Dravidian philologist (1891-1962)

Korada Ramakrishnayya (2 October 1891 – 28 March 1962) was a Dravidian philologist and litterateur. He was the first Telugu scholar to publish research works on comparative Dravidian linguistics. He published the first literary criticism based on modern methods 'Andhra Bharata Kavita Vimarshanamu'.

Ramakrishnayya authored works of fundamental importance and extended the borders of research in Telugu literary criticism, history of the Telugu language, philological interpretation of Telugu grammar, cognate Dravidian vocabulary, comparative Dravidian grammar, and comparative Dravidian prosody.

== Early life ==
Korada Ramakrishnayya was born on 2 October 1891 in Amalapuram, East Godavari district, at his grandmother's house.
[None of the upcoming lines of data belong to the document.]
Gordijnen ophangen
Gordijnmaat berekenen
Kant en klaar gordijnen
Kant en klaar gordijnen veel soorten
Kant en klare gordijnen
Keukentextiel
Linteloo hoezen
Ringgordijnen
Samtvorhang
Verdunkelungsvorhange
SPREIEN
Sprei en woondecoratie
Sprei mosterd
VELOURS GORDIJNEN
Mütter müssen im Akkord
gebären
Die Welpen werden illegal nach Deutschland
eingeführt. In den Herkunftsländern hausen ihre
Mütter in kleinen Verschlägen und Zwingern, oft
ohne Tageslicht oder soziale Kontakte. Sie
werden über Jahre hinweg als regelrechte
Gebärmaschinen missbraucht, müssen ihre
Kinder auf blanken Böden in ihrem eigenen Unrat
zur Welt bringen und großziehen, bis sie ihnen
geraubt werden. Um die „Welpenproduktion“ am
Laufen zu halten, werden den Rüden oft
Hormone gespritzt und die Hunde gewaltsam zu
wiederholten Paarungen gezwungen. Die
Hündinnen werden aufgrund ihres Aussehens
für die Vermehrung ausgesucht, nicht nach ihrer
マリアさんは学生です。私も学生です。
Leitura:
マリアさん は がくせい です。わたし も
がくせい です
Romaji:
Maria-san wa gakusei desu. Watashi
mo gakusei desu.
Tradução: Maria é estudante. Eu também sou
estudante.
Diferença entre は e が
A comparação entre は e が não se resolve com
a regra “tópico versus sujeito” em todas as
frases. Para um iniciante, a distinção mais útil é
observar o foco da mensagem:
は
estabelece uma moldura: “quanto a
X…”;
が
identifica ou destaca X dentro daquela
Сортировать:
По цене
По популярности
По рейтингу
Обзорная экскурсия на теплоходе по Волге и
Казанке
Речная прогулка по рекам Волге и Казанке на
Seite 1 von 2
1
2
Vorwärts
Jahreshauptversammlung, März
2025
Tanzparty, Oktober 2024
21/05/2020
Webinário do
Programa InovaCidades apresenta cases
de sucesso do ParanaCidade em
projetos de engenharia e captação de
His parents were Sitamma and Lakshmi Manoharam.

He completed his early education and graduated with a Bachelor of Arts (B.A.) degree from Noble College, Machilipatnam in 1915. After his graduation, he worked as a lecturer at the same college. Later, he pursued his Master of Arts (M.A.) at Presidency College, Madras, and completed his degree in 1921.

== Career ==
After completing his B.A., Ramakrishnayya worked as a lecturer at Noble College, Machilipatnam. He then taught Telugu and Sanskrit at Maharajah's College in Vizianagaram. After earning his M.A., he served for 12 years (1915–1927) at Maharajah's College. In 1927, he joined Madras University as the Head of the Department of Telugu. He retired in 1950. Following his retirement, he worked for six years at the Tirupati TTD in the Department of Oriental Research.

== Publications ==
Korada Ramakrishnayya was among the first to show that Southern Indian languages share a common metrical tradition in poetry. He established high standards in linguistic research and was recognized for his scientific approach to language studies. He was also a pioneer in applying historical knowledge of words to illuminate social history, and he contributed significantly to the promotion of democracy and public discourse through his works.

Telugu literary criticism
- Andhra Bharata Kavita Vimarsanamu (1929): Ramakrishnaiya established a new line of literary criticism based on modern methods in his monumental work Andhra Bharata Kavita Vimarsanamu. Herein he compared the Telugu text with that of the Sanskrit original. He confined himself to Virata Parva - "as no authorized version for other parvas is available so far".This work published in 1929 received the highest appreciation in literary circles:

Reviews:

1. The Journal of the Andhra Historical Research Society, October 1931, said "... we think that literary criticism should flow hereafter on the lines suggested by him...".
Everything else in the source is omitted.